Recognizing eco-labels using Azure Custom Vision from a mobile app

From the sandbox

In this article I want to talk about using the Custom Vision service to recognize photos of eco-labels from a mobile application.

The CustomVision service is part of the cloud-based Cognitive Services on the Azure platform.
About what technologies we had to study, how to work with CustomVision, what it is and what it allows to achieve - further.

The task of recognizing eco-labels appeared three years ago when my wife and I began to discuss the mobile application that her organization (environmental NGOs) wanted to do to spread information about eco-labels.

What is eco-labeling?

Eco-labeling is a certificate and a corresponding logo issued by certifying organizations that check products or services of a manufacturer’s supplier for compliance with certain criteria related to the life cycle of a product-service and focused on its environmental friendliness. After certification, a manufacturer can place an eco-label logo on its products.

Eco-labeling also includes a plastic mark with its composition for ease of processing and processing, and other similar signs.

For example, here is a sign:

The process of selecting recognition technology

The two main features of the application should have been the search for stores with eco-products and the recognition of eco-labels. If technologically everything is relatively simple with the search for stores, then with recognition it is not very. The word is fashionable, but how to make it was not clear. And I began to study the question.

The logos of the markings are standardized and are ideal objects for recognition - he pointed the phone at the image on the packaging of the product, took a picture and the application shows what a sign it means and whether it should be trusted.

I started thinking how to make recognition and analyze different options - I tried OpenCV with its recognition algorithms (Haar cascades, SWIFT, Template matching, etc.), but the recognition quality was not very good - no more than 70% with a training set of several dozen images .

Probably, I misunderstood somewhere and did something wrong, but we also asked another acquaintance to investigate this topic and he also said that 70% at the cascades of Haar is the maximum on such a date.

In parallel with this, materials about various frameworks of neural networks and the successful use of neural networks for solving such problems began to appear more often. But everywhere there were glimpses of some horrific sizes of datasets (hundreds or thousands of images for each class), unfamiliar to me in Python, TensorFlow, the need for their own backend - all this was somewhat frightening.

As a .NET developer, I looked at Accord.NET but I also did not quickly find something that would fit right away.

At that time, we were busy finishing the application and launching it, and I postponed the proceedings with recognition.

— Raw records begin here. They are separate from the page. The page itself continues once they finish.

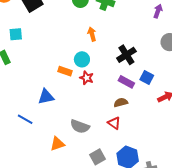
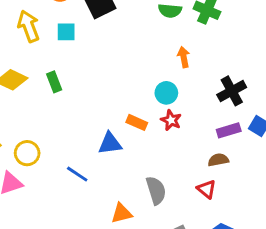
cyan square: (16, 34) -> (66, 32), moved
orange rectangle: (65, 71) -> (137, 122), moved
purple rectangle: (126, 82) -> (229, 130), turned -49
gray semicircle: (80, 126) -> (156, 190), turned -132

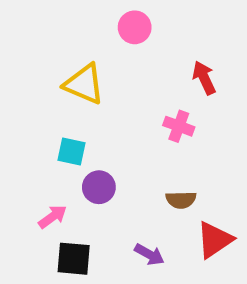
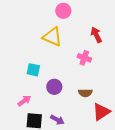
yellow triangle: (84, 84) -> (52, 37), moved
purple circle: (99, 187) -> (54, 87), moved
purple arrow: (149, 255) -> (57, 120), moved

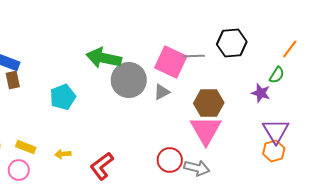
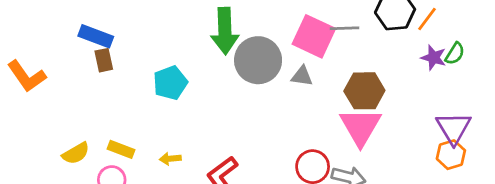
orange line: (290, 49) -> (427, 19), moved
green arrow: (104, 58) -> (225, 31), turned -104
gray triangle: (162, 92) -> (302, 76), turned 36
purple star: (261, 93) -> (434, 58), moved

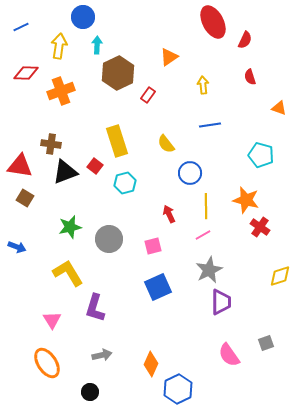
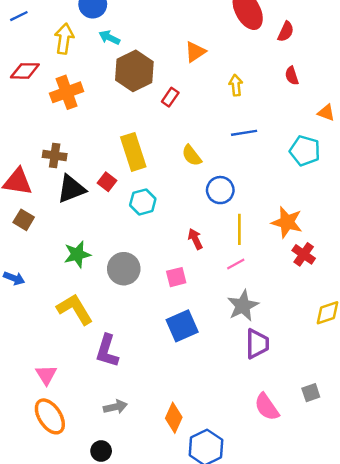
cyan arrow: (97, 45) -> (109, 38), turned -66
cyan pentagon: (261, 155) -> (305, 151), moved
pink triangle: (52, 320) -> (46, 375), moved

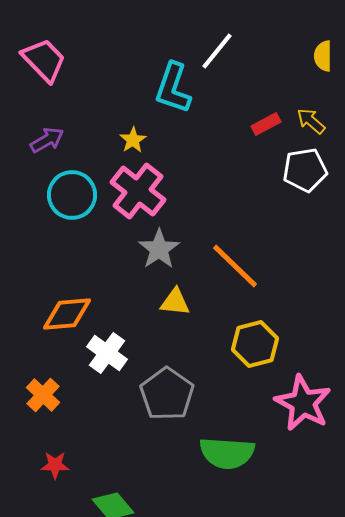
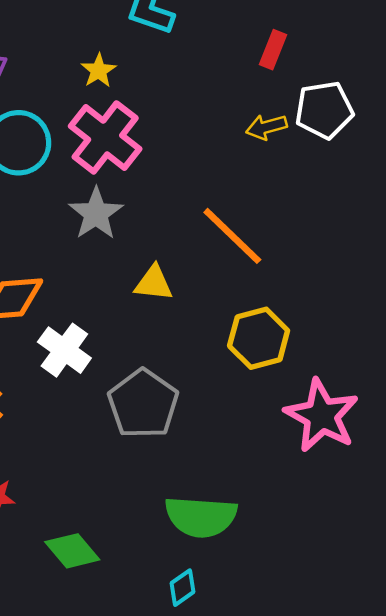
yellow arrow: (311, 121) -> (266, 127), moved, turned -56
red rectangle: (266, 124) -> (273, 50), turned -40
gray star: (159, 249) -> (96, 214), moved
green semicircle: (227, 453) -> (201, 517), moved

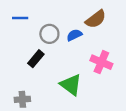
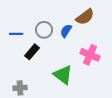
blue line: (20, 18) -> (16, 34), moved
blue semicircle: (74, 35) -> (66, 31), turned -32

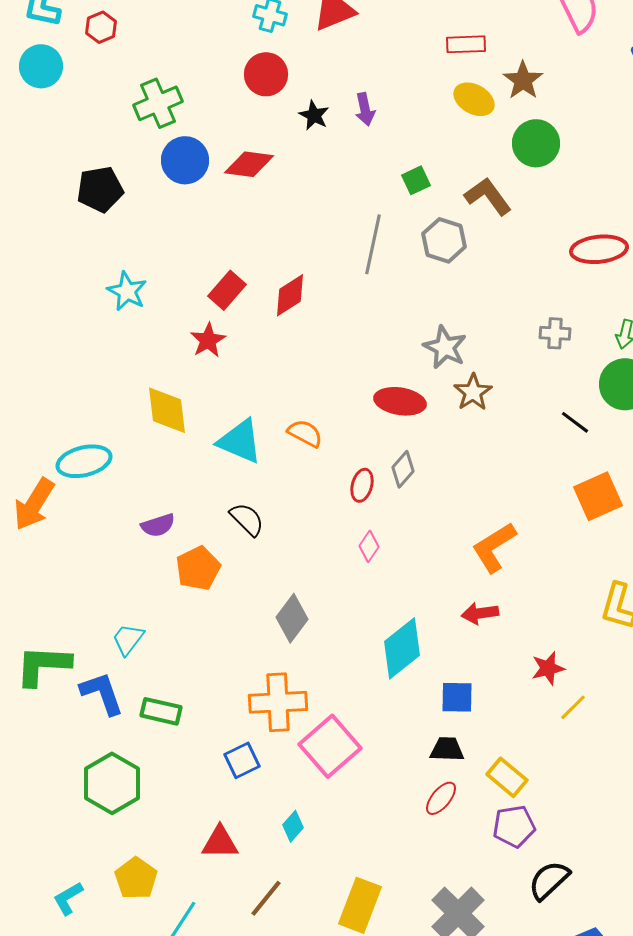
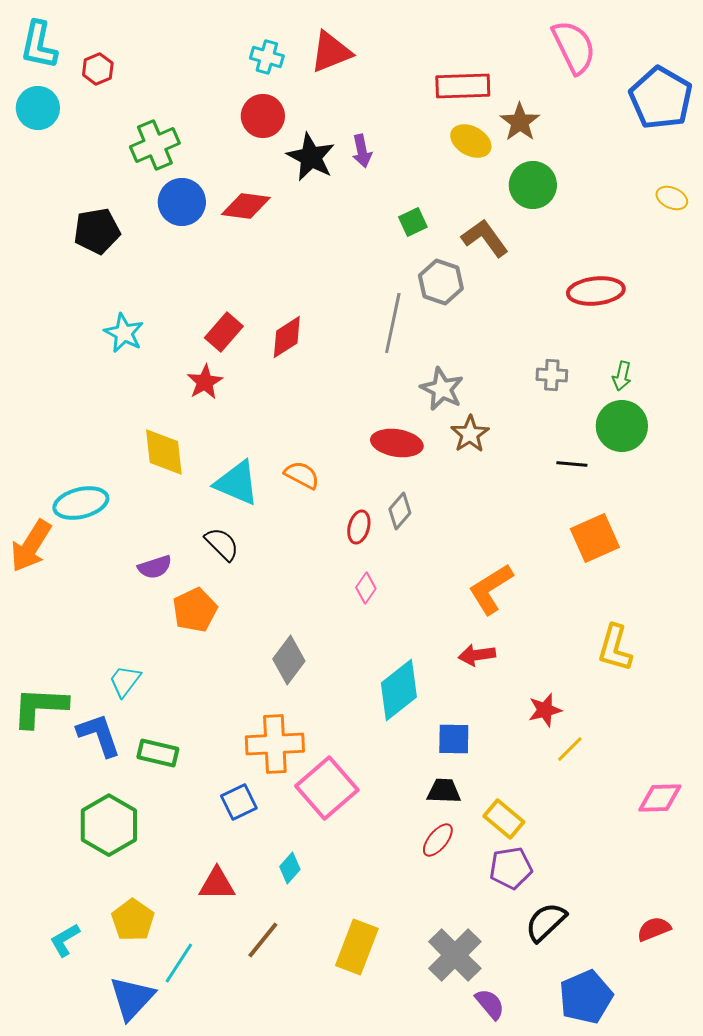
red rectangle: (466, 44) -> (463, 86), size x1.4
black star: (314, 115) -> (311, 157), size x1.6
gray line: (373, 244) -> (393, 323), moved
black line: (575, 422) -> (572, 464), turned -32
black semicircle: (247, 519) -> (222, 544), moved

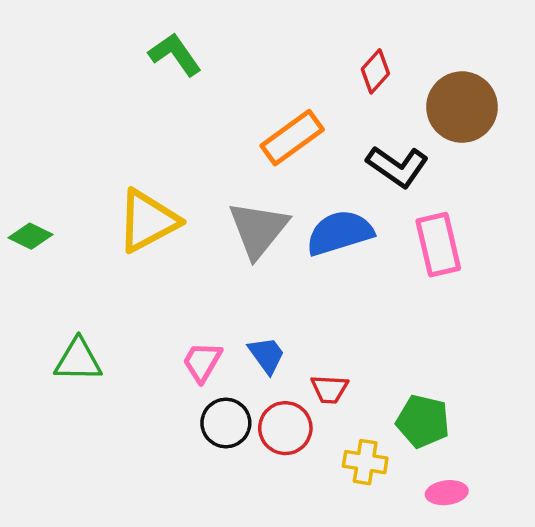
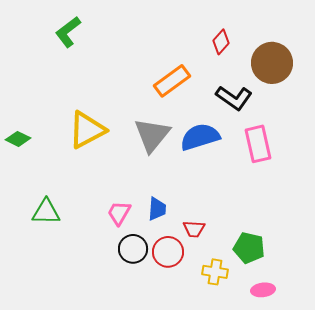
green L-shape: (175, 54) -> (68, 32), moved, turned -92
blue trapezoid: (267, 355) -> (157, 209), turned 40

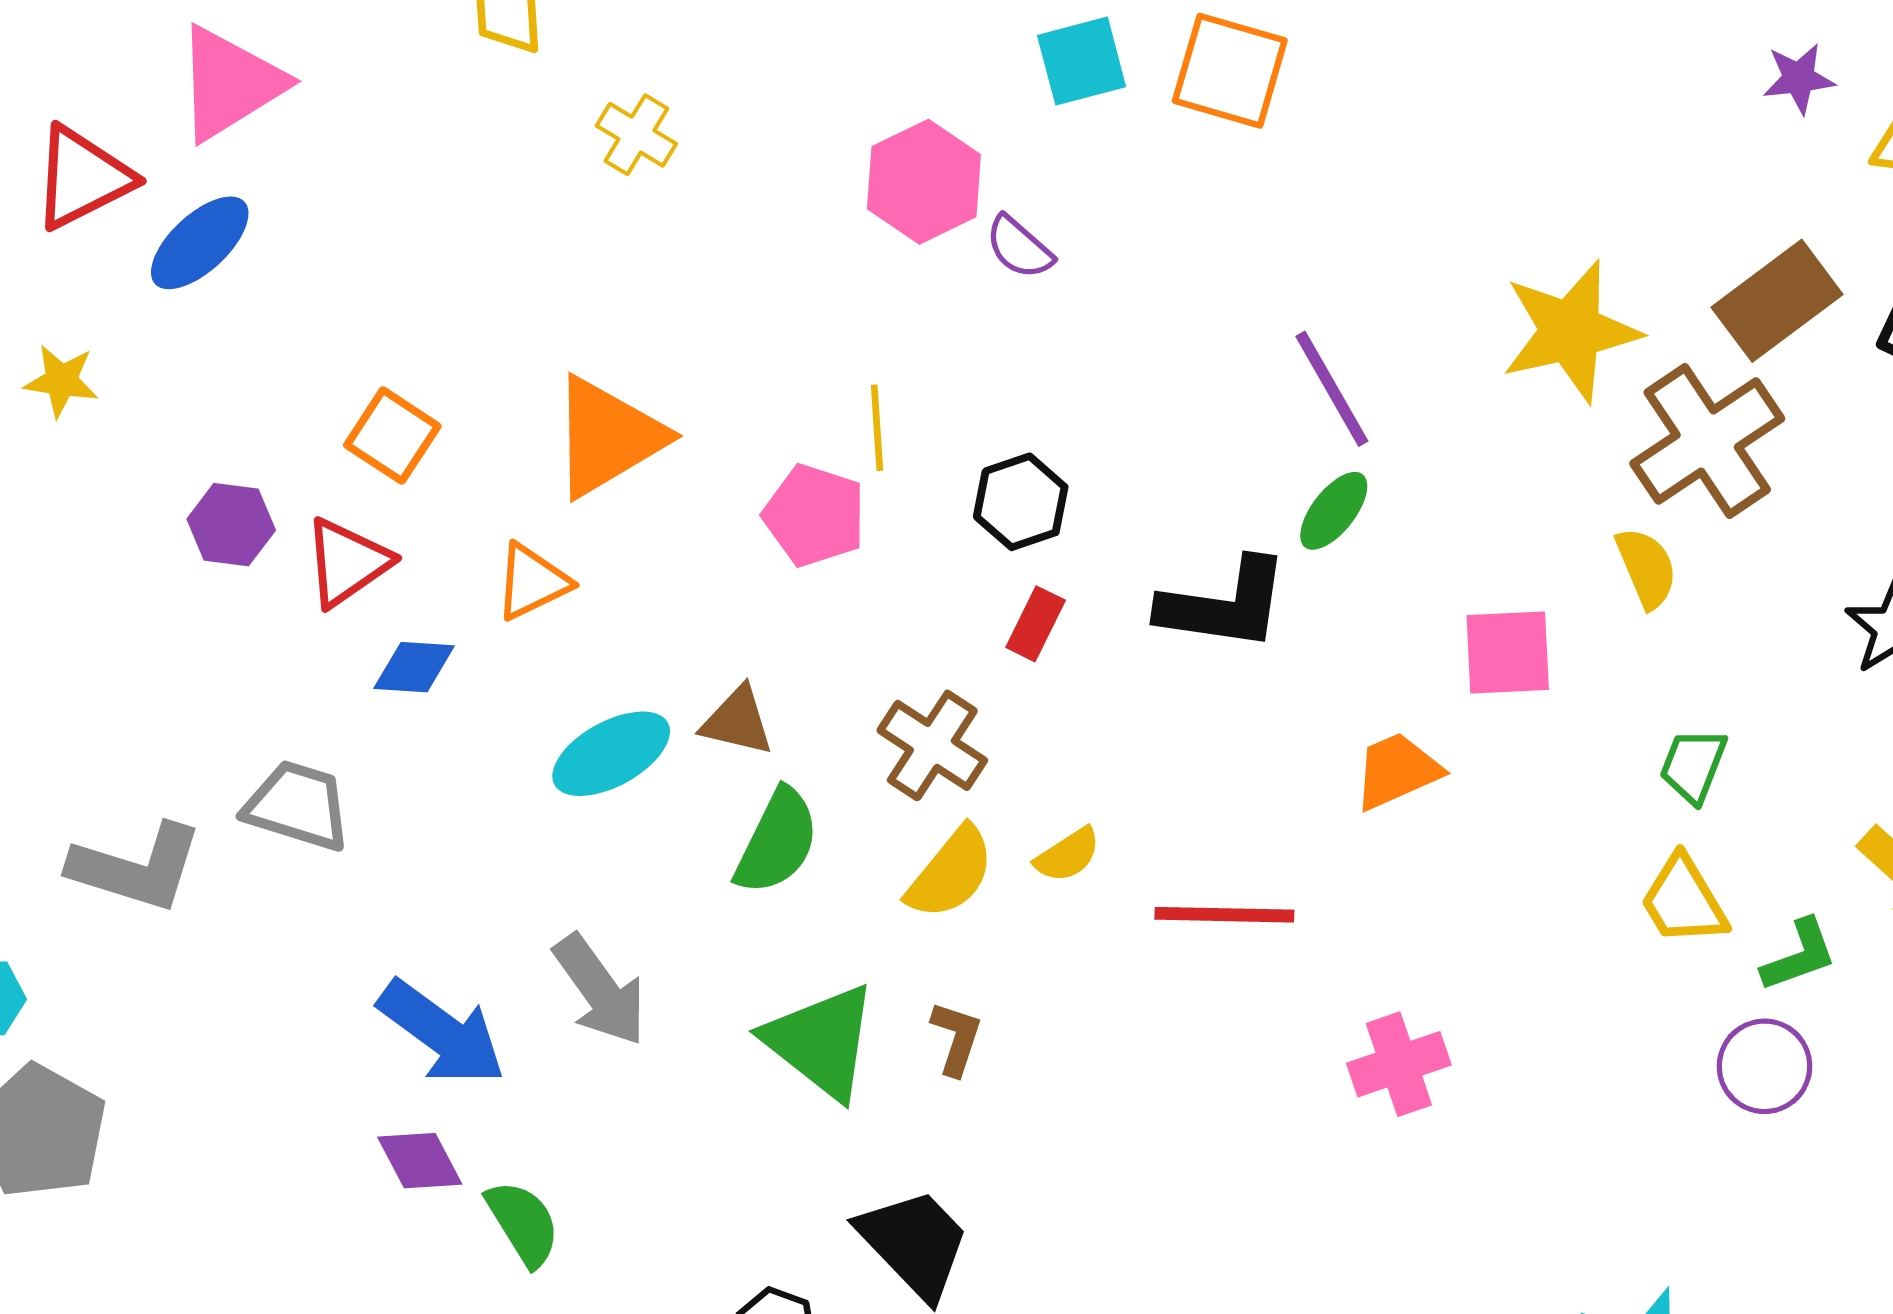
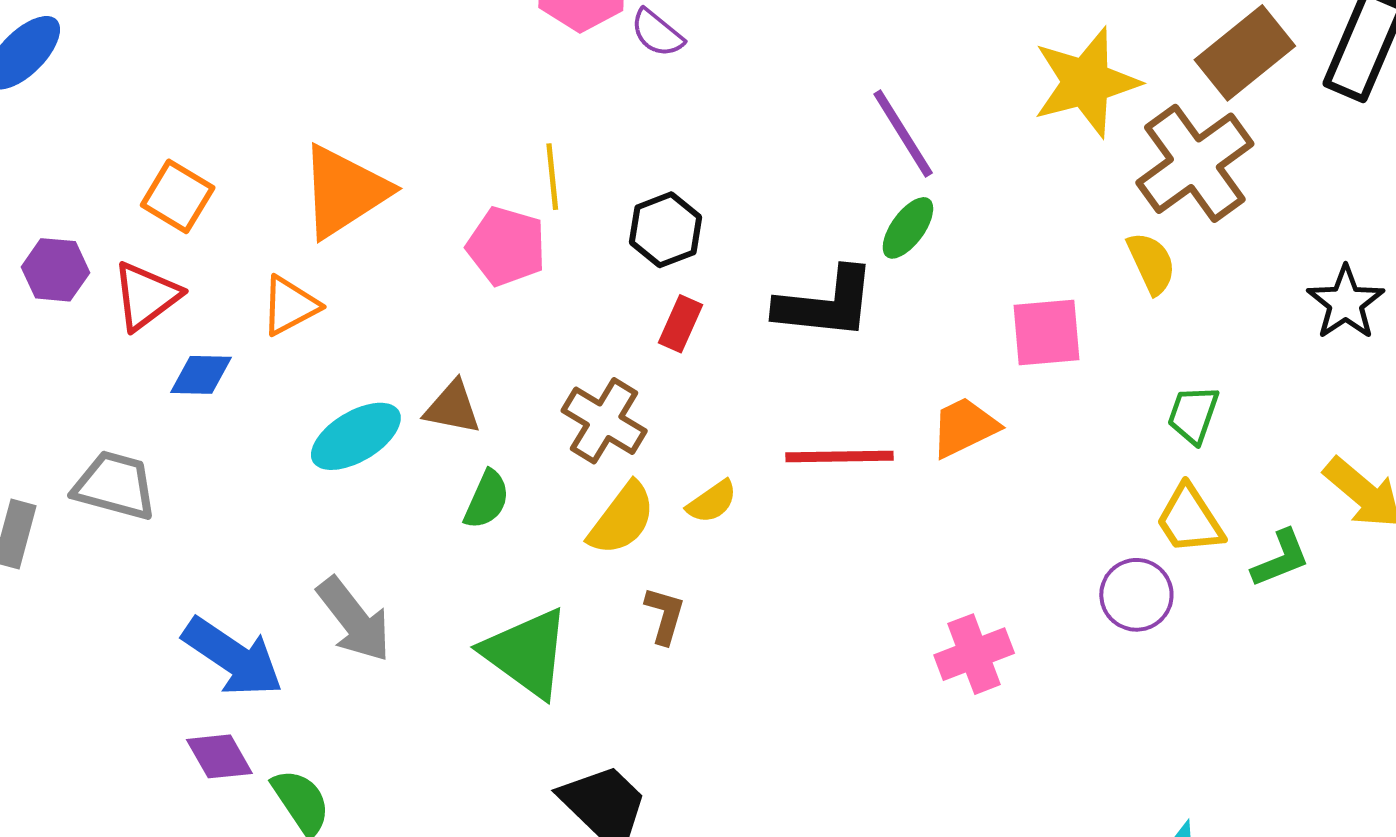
green semicircle: (777, 842) -> (487, 500), size x0.7
red line: (1224, 915) -> (840, 457), moved
brown L-shape: (956, 1038) -> (665, 615), moved
purple circle: (1764, 1066) -> (1136, 595), moved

About a year ago, I came across an article describing Microsoft's early preview of Custom Vision, a service for classifying images in the cloud. I tested it on 3 characters and I liked it - an understandable portal where you can both train and test a classifier without technical knowledge, learning a set of 100 images in 10-20 seconds, the quality of classification is above 90% even on 30 images of each character - then what do you need.

I shared the find with my wife and we started making a less functional international version of the application, which does not contain information about products and stores, but is able to recognize eco-labels.

Let's move on to the technical details of a running recognition application.

Custom vision

CV is part of Cognitive Services in Azure. It can now be formalized and will be paid for with an Azure subscription, although it is still listed in the Preview.

Accordingly, like any other Azure product, CognitiveServices are displayed and managed on the Azure portal.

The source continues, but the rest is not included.